Some teachers head back to empty classrooms

Posted
and last updated

SAN DIEGO (KGTV) -- Many kids are starting the school year with a device at home as schools across the state go back in session.

Meanwhile, some of their teachers are back in the classroom alone, running classes virtually to help keep some of the normalcy intact.

"I come to school for the kids," said Tanya Morrison, a geography teacher at West Hills High School in Grossmont Union High School District.

Last school year, she taught six classes and saw around 190 teenagers every day.

"Now, I am waiting for my students to log in," Morrison said.

Instead of walking up and down rows of desks, she teaches her twice a week virtual lessons through the computer.

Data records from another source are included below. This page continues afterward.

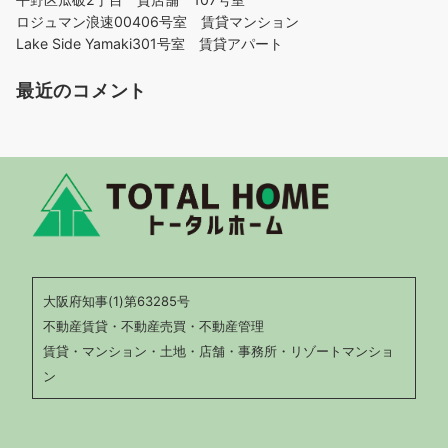
ロジュマン浪速00406号室 賃貸マンション
Lake Side Yamaki301号室 賃貸アパート
最近のコメント
大阪府知事(1)第63285号
不動産賃貸・不動産売買・不動産管理
賃貸・マンション・土地・店舗・事務所・リゾートマンショ
ン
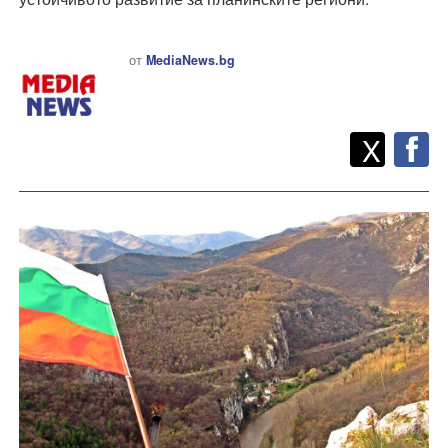
от
MediaNews.bg
Twitt
Споделете
X
F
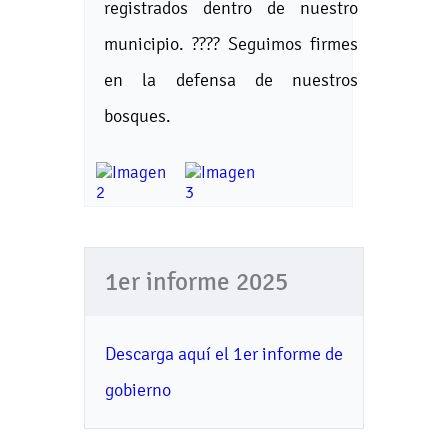
registrados dentro de nuestro
municipio. ???? Seguimos firmes
en la defensa de nuestros
bosques.
1er informe 2025
Descarga aquí el 1er informe de
gobierno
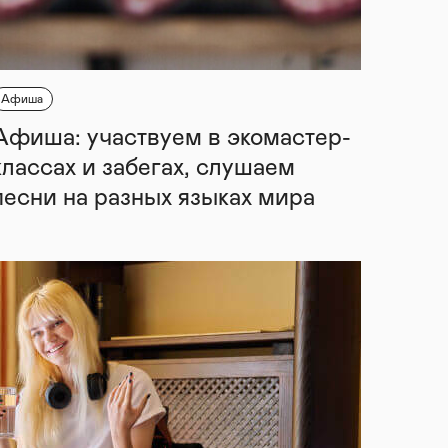
Афиша
Афиша: участвуем в экомастер-
классах и забегах, слушаем
песни на разных языках мира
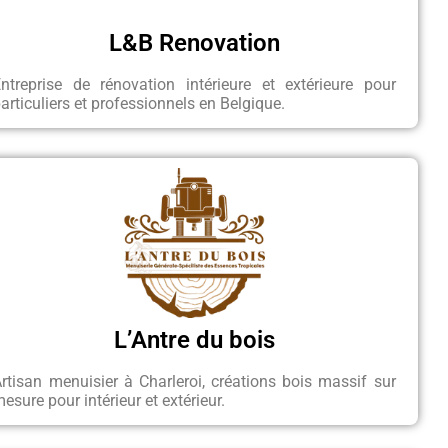
L&B Renovation
ntreprise de rénovation intérieure et extérieure pour
articuliers et professionnels en Belgique.
L’Antre du bois
rtisan menuisier à Charleroi, créations bois massif sur
esure pour intérieur et extérieur.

Her computer sits at eye-level thanks to a stack of textbooks.

Morrison's got two screens, so she can see the teens and the lesson.

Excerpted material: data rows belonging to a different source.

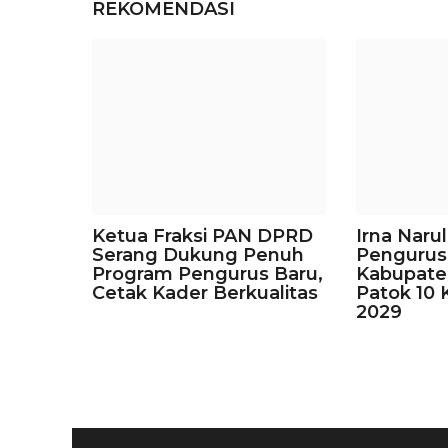
REKOMENDASI
Ketua Fraksi PAN DPRD
Irna Narul
Serang Dukung Penuh
Pengurus
Program Pengurus Baru,
Kabupate
Cetak Kader Berkualitas
Patok 10 
2029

"They should already be working," she said. "They get their assignment at 8 in the morning on our Schoology platform, and they just log-in, and it's kind of self-directed work, and then we move into twice a week Zoom meetings," she said.

Preparation for the lesson began days earlier.

Instead of a free form approach, Morrison makes a slide presentation to keep the students engaged.

"I’ll use an app today called Pear Deck, and what it does is it makes Google Slide presentations interactive," she said. "So each slide they have a chance on their end to write a response and it kind of forces engagement and gives them something to do while I'm talking."

But even with all the planning, there's still challenges.

"In the classrooms, I can see that kids are disengaged," she said. "With this, I'm trying to figure out are you really disengaged or do you have a lot of kids in your house, and it's just easy to get distracted."

Morrison's been teaching for 16 years.

Instead of teaching from home she chose an empty classroom and campus to make sure she's focused on the students as this year's needs are so different. Not everything happens in a Zoom session.

"Just those normal conversations that might happen in five seconds in the room is like 45 minutes of buildup and email conversations, can I call you now, are you going to answer and those little things," she said.

With more than half of the counties in California on the state’s monitoring list, most learning, for now, is at a distance.

Morrison doesn't make the rules on how or when kids will be back, but she tries to control what she can.

"It gives me that passion to keep going and just to see that I do this for the kids," she said.